> **WHAT TO PRODUCE**:
All of the data that follows is to be printed exactly, without pictures.

> **DATA IN THIS EXERCISE**:
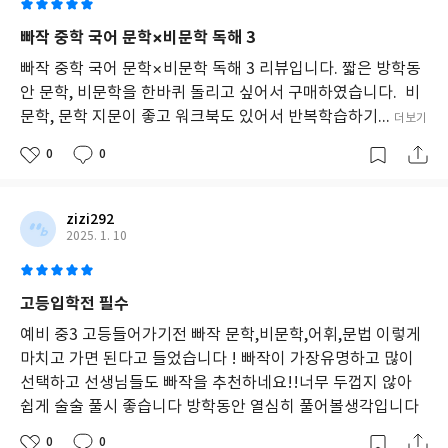
빠작 중학 국어 문학×비문학 독해 3
빠작 중학 국어 문학×비문학 독해 3 리뷰입니다. 짧은 방학동
안 문학, 비문학을 한바퀴 돌리고 싶어서 구매하였습니다. 비
문학, 문학 지문이 좋고 워크북도 있어서 반복학습하기...
더보기
0
0
zizi292
2025. 1. 10
고등입학전 필수
예비 중3 고등들어가기전 빠작 문학,비문학,어휘,문법 이렇게
마치고 가면 된다고 들었습니다 ! 빠작이 가장유명하고 많이
선택하고 선생님들도 빠작을 추천하네요!!너무 두껍지 않아
쉽게 술술 풀시 좋습니다 방학동안 열심히 풀어볼생각입니다
0
0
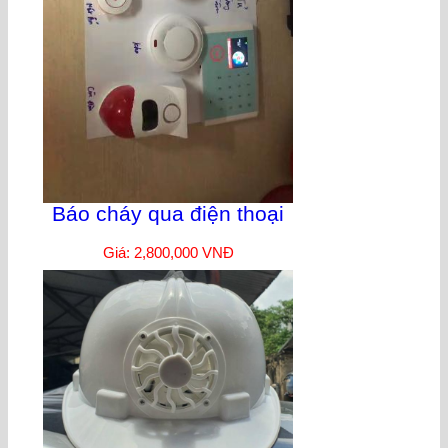
Báo cháy qua điện thoại
Giá: 2,800,000 VNĐ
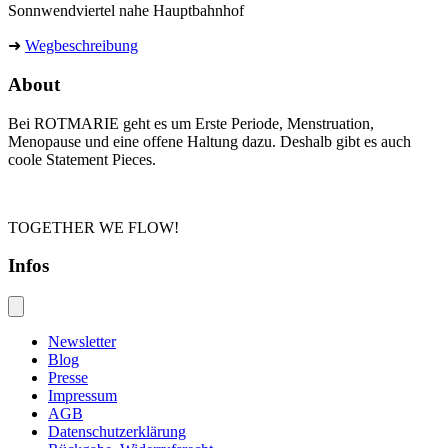
Sonnwendviertel nahe Hauptbahnhof
➜
Wegbeschreibung
About
Bei ROTMARIE geht es um Erste Periode, Menstruation,
Menopause und eine offene Haltung dazu. Deshalb gibt es auch
coole Statement Pieces.
TOGETHER WE FLOW!
Infos
Newsletter
Blog
Presse
Impressum
AGB
Datenschutzerklärung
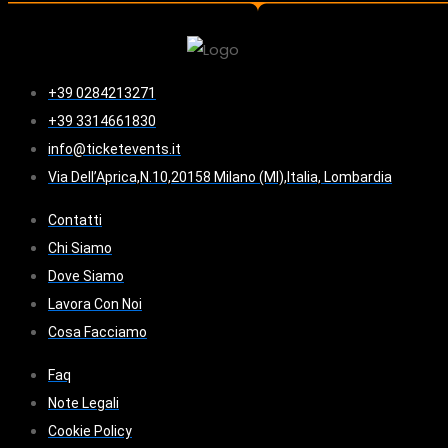
+39 0284213271
+39 3314661830
info@ticketevents.it
Via Dell’Aprica,N.10,20158 Milano (MI),Italia, Lombardia
Contatti
Chi Siamo
Dove Siamo
Lavora Con Noi
Cosa Facciamo
Faq
Note Legali
Cookie Policy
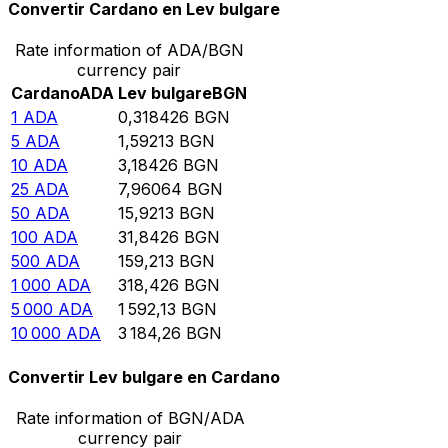
Convertir Cardano en Lev bulgare
Rate information of ADA/BGN
currency pair
Cardano
ADA
Lev bulgare
BGN
1
ADA
0,318426
BGN
5
ADA
1,59213
BGN
10
ADA
3,18426
BGN
25
ADA
7,96064
BGN
50
ADA
15,9213
BGN
100
ADA
31,8426
BGN
500
ADA
159,213
BGN
1 000
ADA
318,426
BGN
5 000
ADA
1 592,13
BGN
10 000
ADA
3 184,26
BGN
Convertir Lev bulgare en Cardano
Rate information of BGN/ADA
currency pair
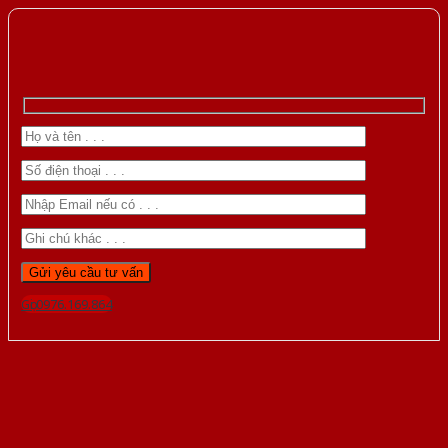
Gọi 0976.169.864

> **THE ANSWER**:
빠작 중학 국어 문학×비문학 독해 3
빠작 중학 국어 문학×비문학 독해 3 리뷰입니다. 짧은 방학동
안 문학, 비문학을 한바퀴 돌리고 싶어서 구매하였습니다. 비
문학, 문학 지문이 좋고 워크북도 있어서 반복학습하기...
더보기
0
0
zizi292
2025. 1. 10
고등입학전 필수
예비 중3 고등들어가기전 빠작 문학,비문학,어휘,문법 이렇게
마치고 가면 된다고 들었습니다 ! 빠작이 가장유명하고 많이
선택하고 선생님들도 빠작을 추천하네요!!너무 두껍지 않아
쉽게 술술 풀시 좋습니다 방학동안 열심히 풀어볼생각입니다
0
0
Báo cháy qua điện thoại
Giá: 2,800,000 VNĐ
Sonnwendviertel nahe Hauptbahnhof
➜
Wegbeschreibung
About
Bei ROTMARIE geht es um Erste Periode, Menstruation,
Menopause und eine offene Haltung dazu. Deshalb gibt es auch
coole Statement Pieces.
TOGETHER WE FLOW!
Infos
Newsletter
Blog
Presse
Impressum
AGB
Datenschutzerklärung
+39 0284213271
+39 3314661830
info@ticketevents.it
Via Dell’Aprica,N.10,20158 Milano (MI),Italia, Lombardia
Contatti
Chi Siamo
Dove Siamo
Lavora Con Noi
Cosa Facciamo
Faq
Note Legali
Cookie Policy
Convertir Cardano en Lev bulgare
Rate information of ADA/BGN
currency pair
Cardano
ADA
Lev bulgare
BGN
1
ADA
0,318426
BGN
5
ADA
1,59213
BGN
10
ADA
3,18426
BGN
25
ADA
7,96064
BGN
50
ADA
15,9213
BGN
100
ADA
31,8426
BGN
500
ADA
159,213
BGN
1 000
ADA
318,426
BGN
5 000
ADA
1 592,13
BGN
10 000
ADA
3 184,26
BGN
Convertir Lev bulgare en Cardano
Rate information of BGN/ADA
currency pair
Gọi 0976.169.864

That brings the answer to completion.